The largest bond exchange-traded fund has cruised past a new milestone: $100 billion in assets. 

The Vanguard Total Bond Market ETF
is the first to cross the line, with the $96 billion
iShares Core U.S. Aggregate Bond ETF
not far behind. The inflows are a testament to the enduring popularity of low-cost ETFs and investors’ appetite for bonds.

“ETFs are a vehicle of choice for many investors,” Sara Devereux, global head of fixed income at Vanguard, the world’s second-largest asset manager, told Barron’s. “We’ve seen the ETF space overall grow, and then within ETFs, we’ve seen the fixed income space grow.”

Vanguard has about $400 billion in fixed-income ETFs, she added.

The Vanguard Total Bond Market ETF and rival iShares Core U.S. Aggregate Bond ETF track a variation of the Bloomberg U.S. Aggregate Bond Index, or “Agg.” Both have beaten about 60% of their Morningstar Intermediate Core Bond fund category peers in the past 10 years.  

Vanguard Total Bond Market has delivered total returns this year of 2%, while the Bloomberg U.S. Aggregate Bond Index is up 1.64%. 

“Many investors know there’s diversification benefits to having some exposure to fixed income in conjunction with equity exposure,” said Todd Rosenbluth, head of research at VettaFi, a financial research and data company. “Bonds in general, and Vanguard’s Total Bond Market ETF in particular, provide some income and downside protection against stock market volatility.”

He said many investors are pairing Vanguard’s Total Bond Market ETF with either the
Vanguard S&P 500 ETF
or the
Vanguard Total Stock Market ETF.
“It’s natural that they want a low-cost, diversified product and Vanguard continues to provide that for many,” he added.

Rosenbluth said it’s likely that bond strategies will perform better in 2024 than they have done this year.

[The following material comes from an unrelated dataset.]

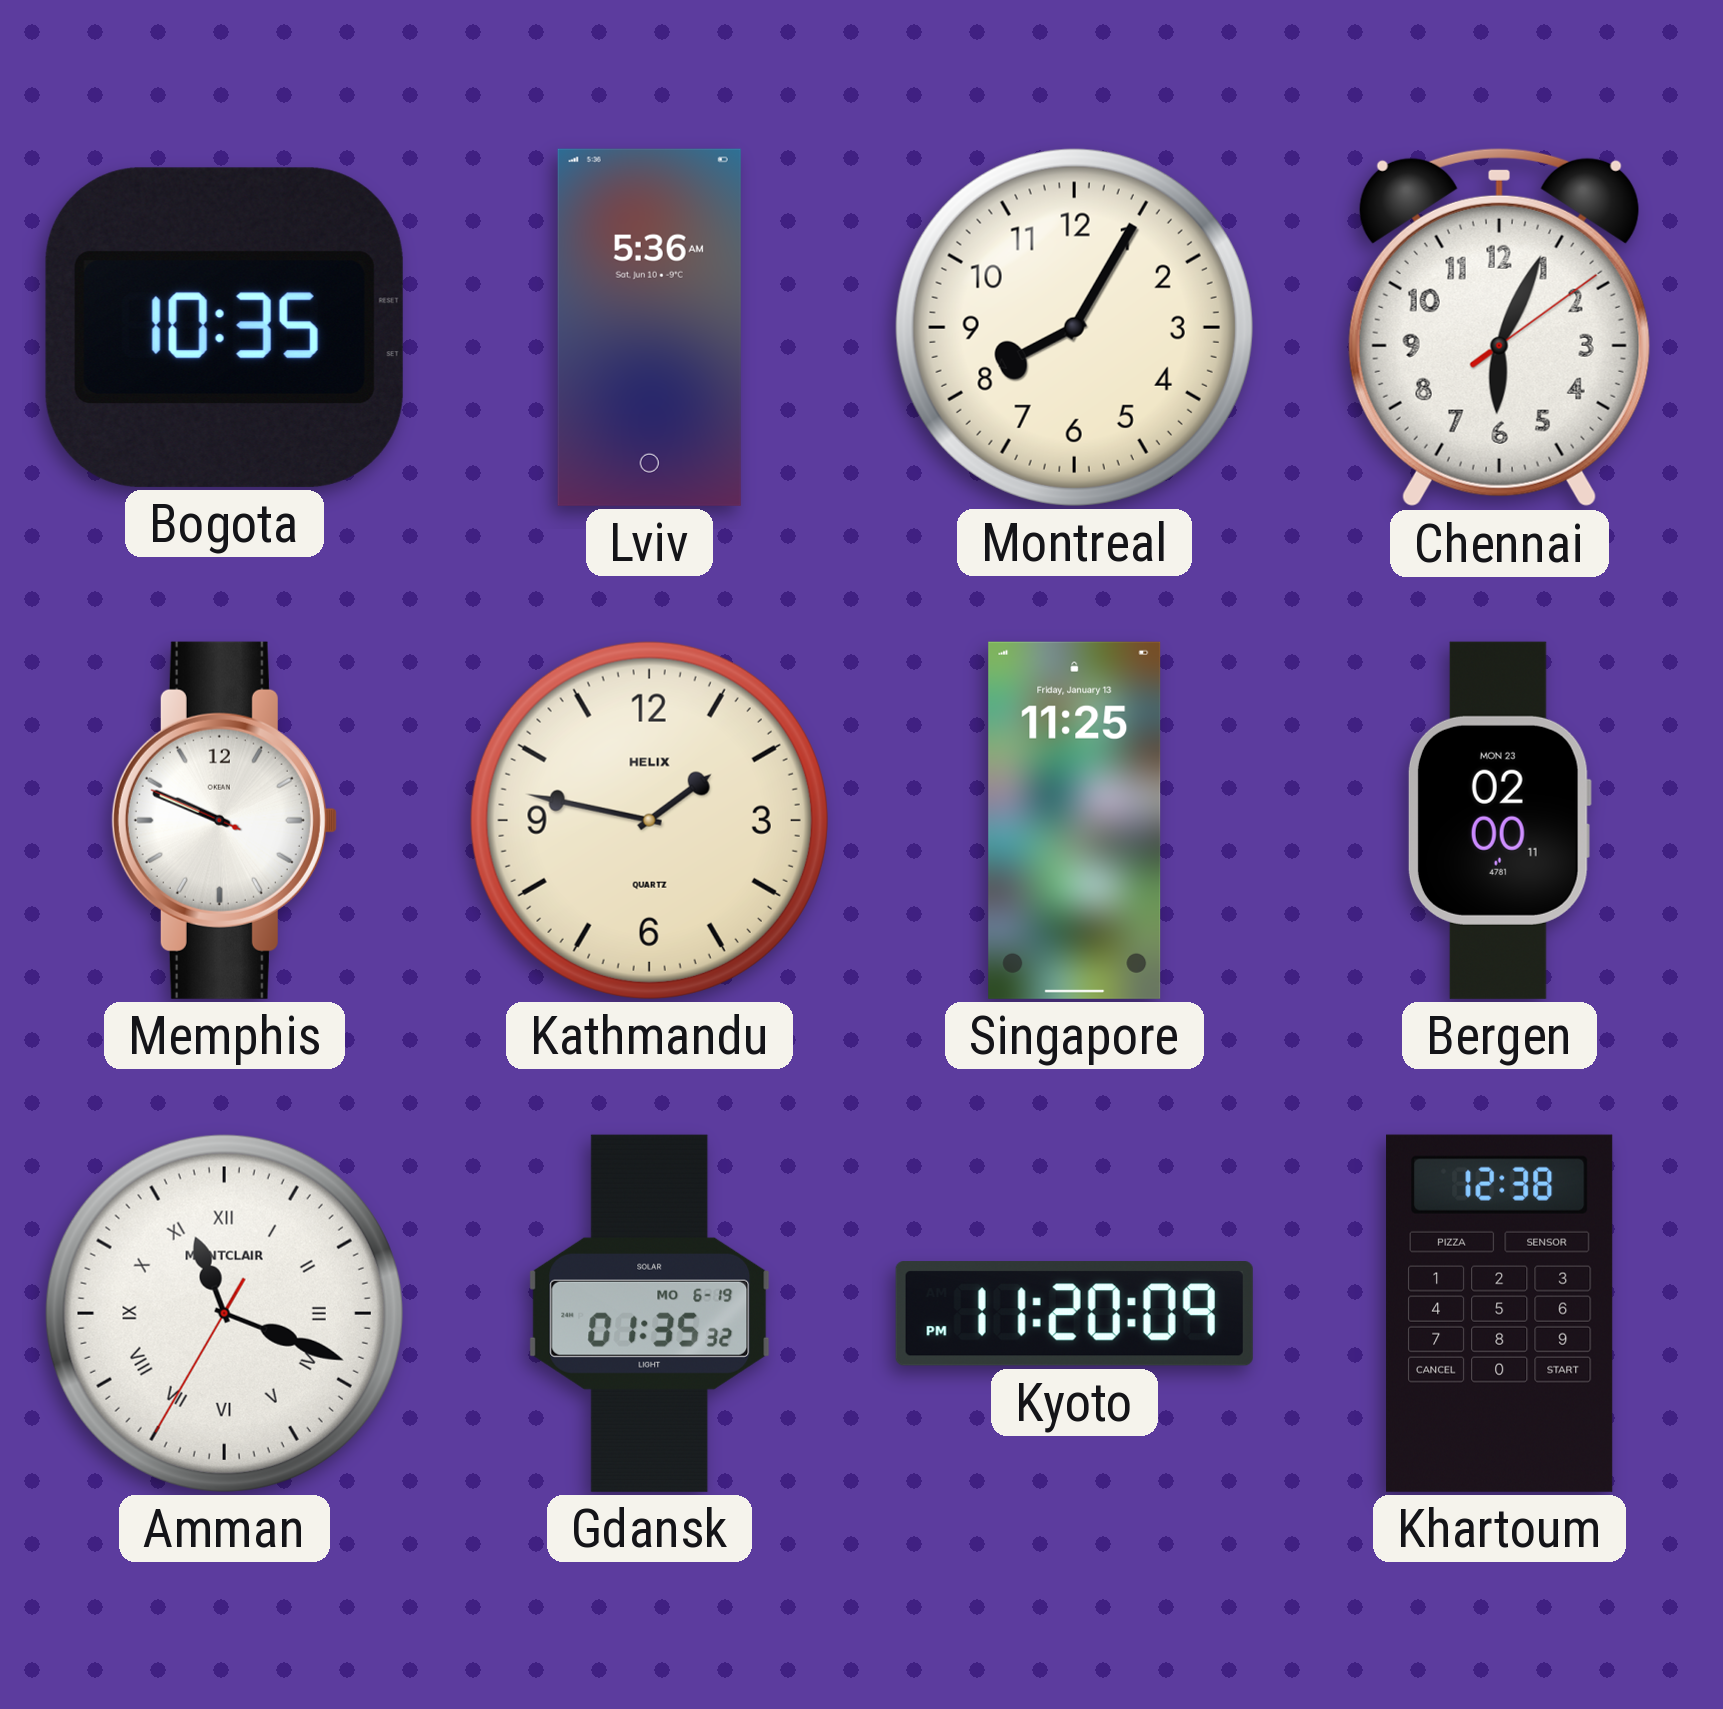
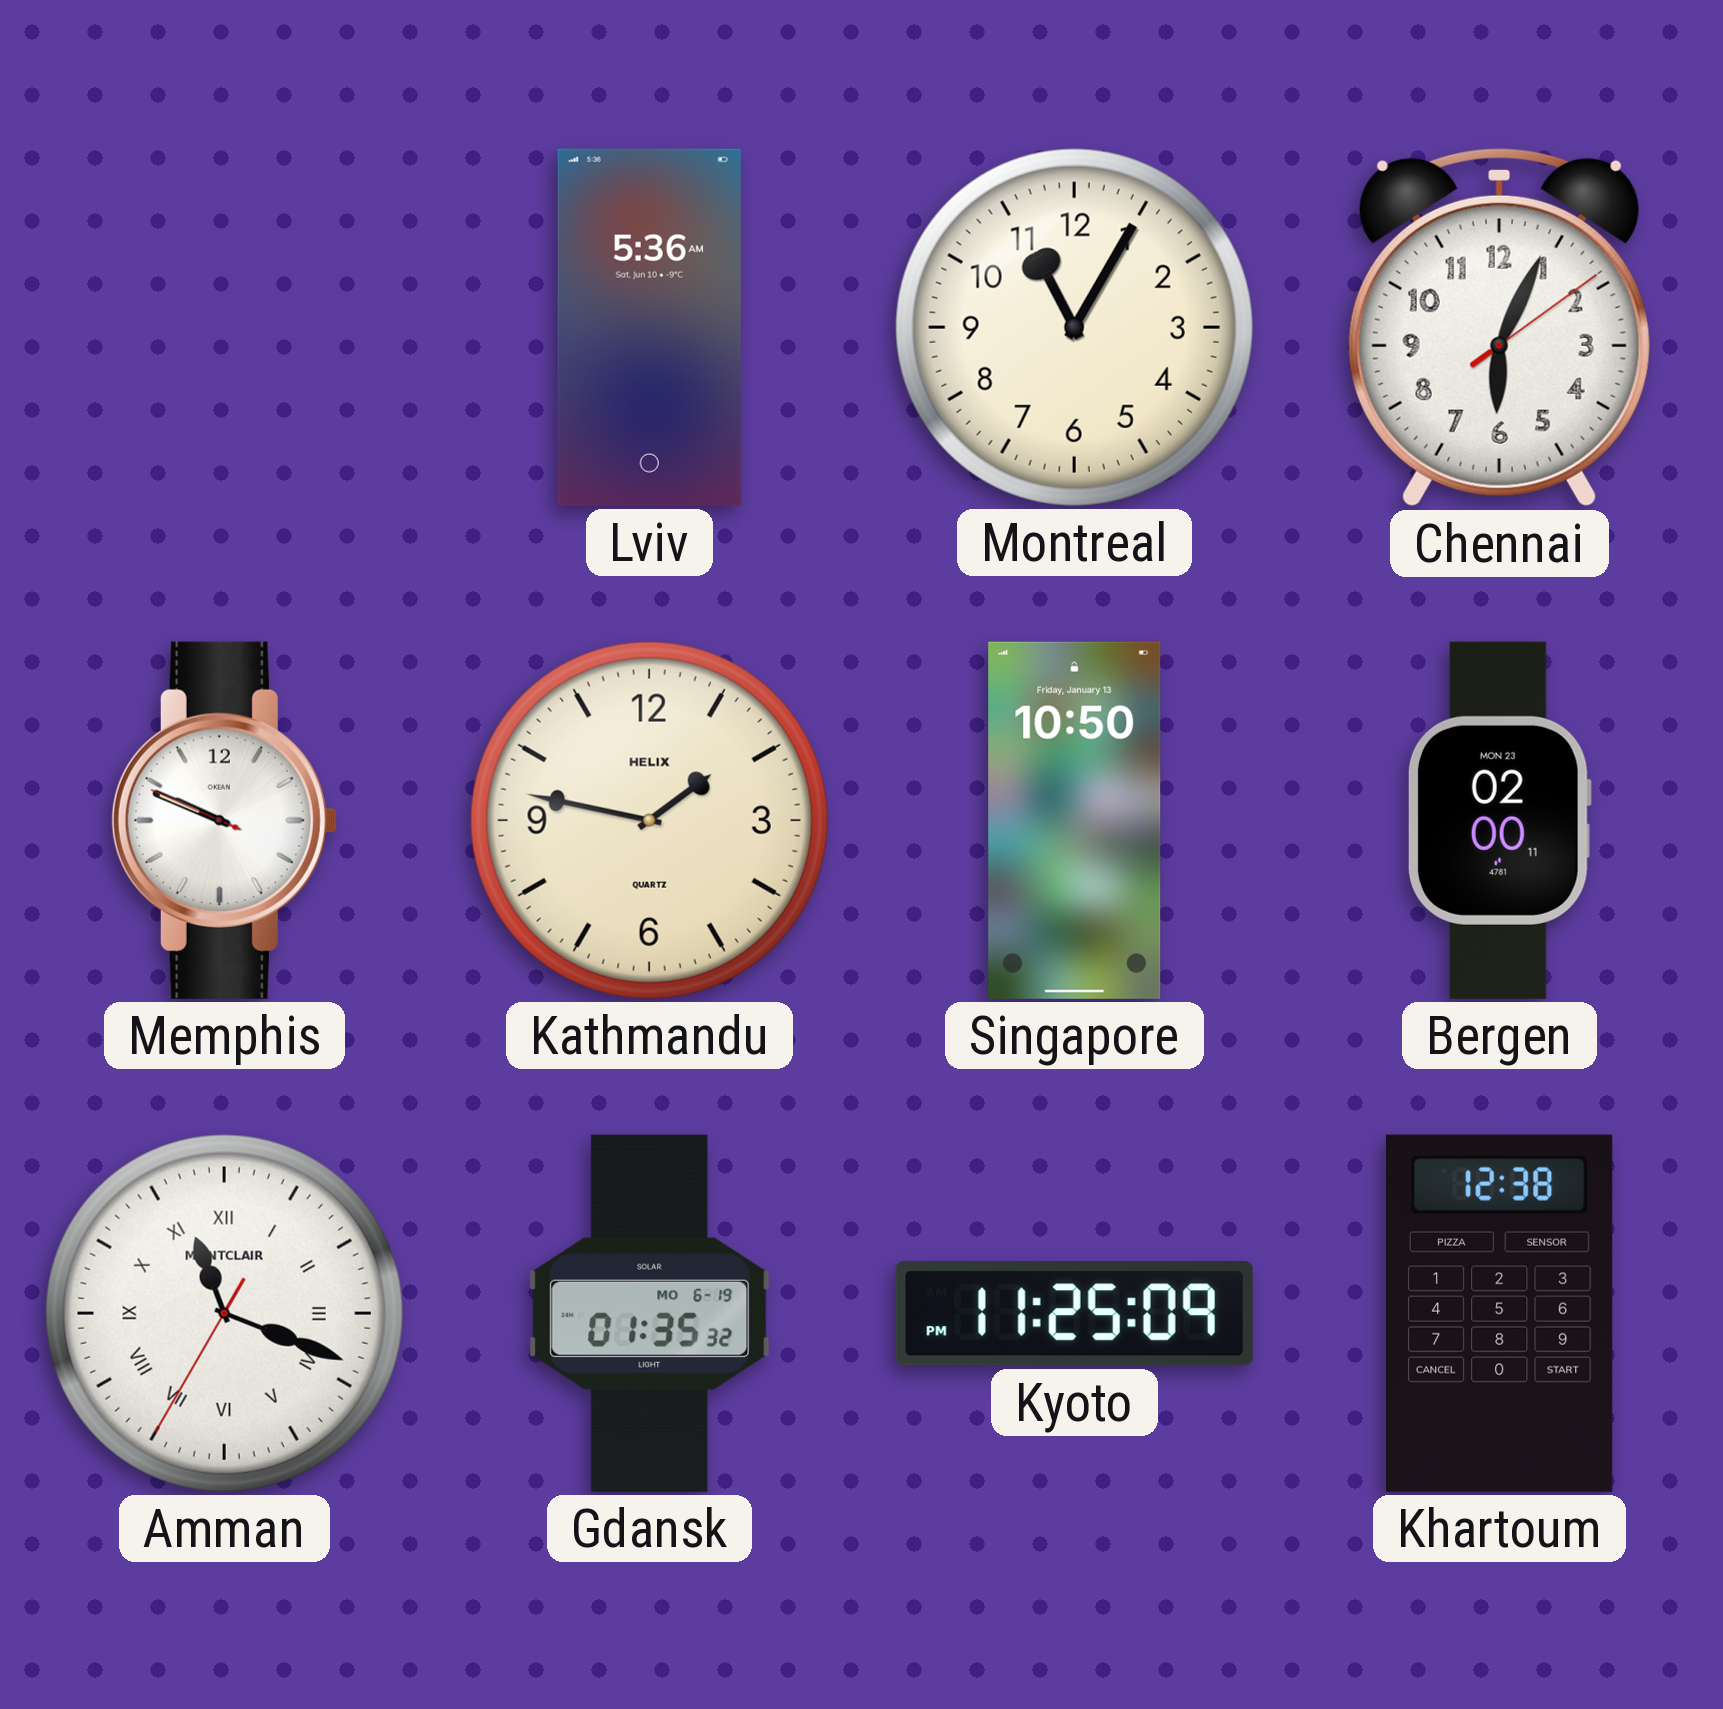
Bogota: 10:35 -> none
Montreal: 8:05 -> 11:05
Singapore: 11:25 -> 10:50
Kyoto: 11:20 -> 11:25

“There’s expectations that the Federal Reserve will cut interest rates, but even if they are high for longer, it’s unlikely that the Fed continues to raise interest rates in 2024, which means, if nothing else, investors are going to get the income from bonds and the added benefit is that they might get price appreciation from them as well,” Rosenbluth said.